● WORK ITEM
Nothing but the lines from the first line of the entries through the line with "Spokane, WA 99210" should appear in the answer, transcribed exactly and free of pictures.

● SOURCE MATERIAL

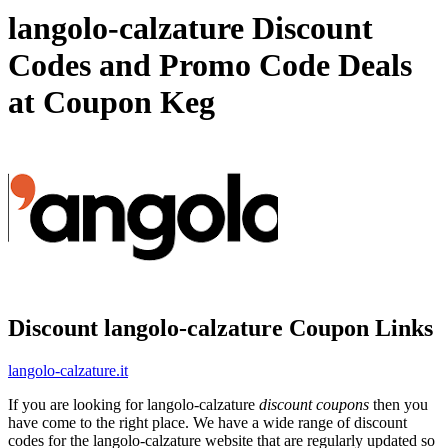
langolo-calzature Discount
Codes and Promo Code Deals
at Coupon Keg
Discount langolo-calzature Coupon Links
langolo-calzature.it
If you are looking for langolo-calzature
discount coupons
then you
have come to the right place. We have a wide range of discount
codes for the langolo-calzature website that are regularly updated so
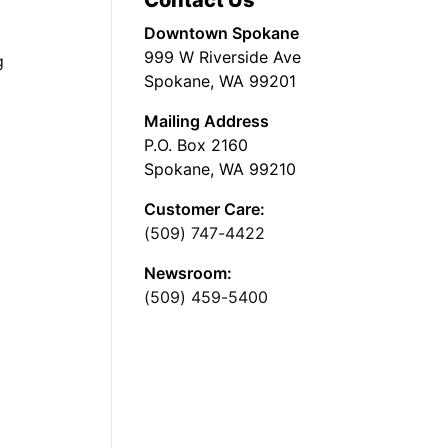
Contact Us
Downtown Spokane
999 W Riverside Ave
g
Spokane, WA 99201
Mailing Address
P.O. Box 2160
Spokane, WA 99210
Customer Care:
(509) 747-4422
Newsroom:
(509) 459-5400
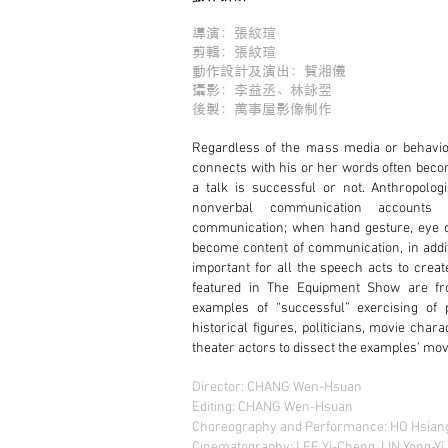
導演：張紋瑄
剪輯：張紋瑄
動作設計及演出：賀湘儀
攝影：李益丞、林詠翌
後製：萬事屋影像制作
Regardless of the mass media or behavior
connects with his or her words often becom
a talk is successful or not. Anthropolog
nonverbal communication accounts
communication; when hand gesture, eye c
become content of communication, in addit
important for all the speech acts to creat
featured in The Equipment Show are fr
examples of “successful” exercising of
historical figures, politicians, movie char
theater actors to dissect the examples’ m
Director: CHANG Wen-Hsuan
Editing: CHANG Wen-Hsuan
Choreography and Performance: HO Hsiang
Cinematography: LEE Yi-Cheng, LIN Yong-Yi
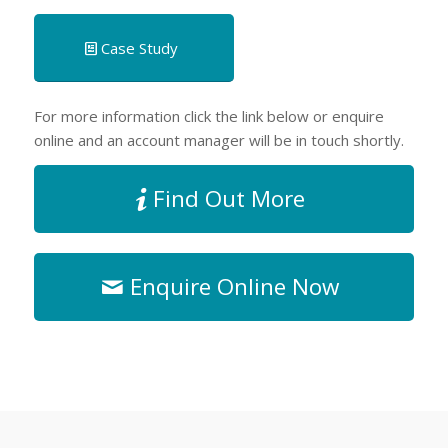
Case Study
For more information click the link below or enquire
online and an account manager will be in touch shortly.
Find Out More
Enquire Online Now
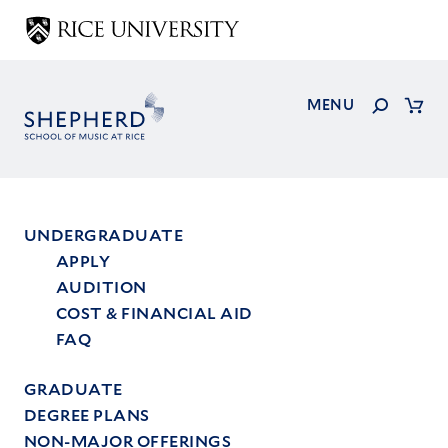
Skip
to
main
content
Search
MENU
Cart
UNDERGRADUATE
APPLY
Main
AUDITION
menu
COST & FINANCIAL AID
FAQ
GRADUATE
DEGREE PLANS
NON-MAJOR OFFERINGS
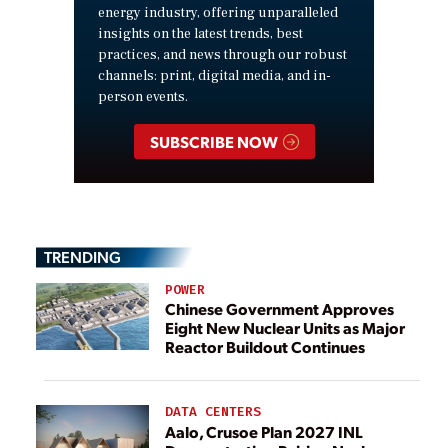
energy industry, offering unparalleled
insights on the latest trends, best
practices, and news through our robust
channels: print, digital media, and in-
person events.
SUBSCRIBE NOW
TRENDING
POWER
Chinese Government Approves
Eight New Nuclear Units as Major
Reactor Buildout Continues
DATA CENTERS
Aalo, Crusoe Plan 2027 INL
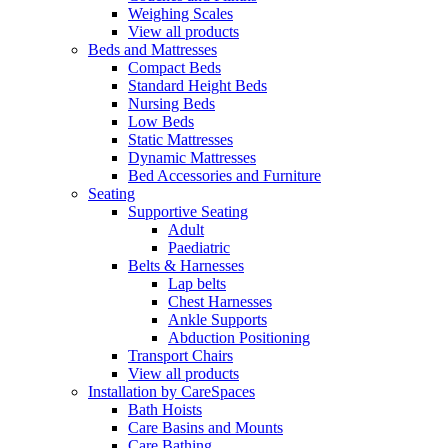
Weighing Scales
View all products
Beds and Mattresses
Compact Beds
Standard Height Beds
Nursing Beds
Low Beds
Static Mattresses
Dynamic Mattresses
Bed Accessories and Furniture
Seating
Supportive Seating
Adult
Paediatric
Belts & Harnesses
Lap belts
Chest Harnesses
Ankle Supports
Abduction Positioning
Transport Chairs
View all products
Installation by CareSpaces
Bath Hoists
Care Basins and Mounts
Care Bathing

● EXPECTED ANSWER
langolo-calzature Discount
Codes and Promo Code Deals
at Coupon Keg
Discount langolo-calzature Coupon Links
langolo-calzature.it
If you are looking for langolo-calzature
discount coupons
then you
have come to the right place. We have a wide range of discount
codes for the langolo-calzature website that are regularly updated so
Contact Us
Downtown Spokane
999 W Riverside Ave
g
Spokane, WA 99201
Mailing Address
P.O. Box 2160
Spokane, WA 99210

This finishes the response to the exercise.